The false negatives are interesting - I was just wondering how can we define a false negative - to do that we have to have a gold standard for the diagnosis - at present that is PCR - but if the virus should clear over time how do we differentiate between a false negative and the fact that it is negative because the virus has cleared. Maybe I’m missing something.

James


On Mar 30, 2020, at 2:13 PM, Rod Jackson <[log in to unmask]> wrote:

Thanks very much James for sharing this. In New Zealand groups of academic public health medicine docs are starting to write and peer review rapid reviews related to Covid-19 and I have shared your post with our local co-ordinator.

I assume that similar groups around the world are doing similar things, so could I please strongly encourage list members to follow the example set by James and share these and also peer review them.

I just did a rapid critique of your review James and thought it was excellent.

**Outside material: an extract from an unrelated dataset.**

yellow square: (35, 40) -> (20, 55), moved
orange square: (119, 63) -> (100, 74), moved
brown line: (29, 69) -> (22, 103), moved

James, on a related topic, In your last post you mentioned that the specificity of PCR was pretty much 100%. I discussed this with colleagues and we agreed that even if there are possibly a few false positives, we should assume there are none.

A much more complicated issue is the so-called ‘false negative rate’ (i.e. the proportion of all negative tests that are false), which one of my colleagues conducted a rapid review on. This is actually 1 minus the negative predictive value (NPV) and for the pedantic is a proportion, not a rate. But the key point is that, like the positive predictive value (PPV), it is highly dependent on the pretest probability (disease prevalence) in those tested. A study in asymptomatic French nationals who had been in Wuhan found a false negative proportion of 0, while another study of older Chinese people with CT evidence of viral pneumonia, found a false negative proportion of 80%. I thought this was a good reminder that the PPV and NPV are highly context specific. 

Cheers Rod Jackson
University of Auckland
New Zealand

On 31/03/2020, at 5:46 AM, McCormack, James <[log in to unmask]> wrote:

 Hi Everyone

Just posted our first COVID-19 Rapid Review - Tools for Practice. All about hydroxychloroquine. It will take you just a few minute to read and you will be up-to date as of now, but things are changing hourly as we all know.

Will have one soon on assessing dyspnea virtually.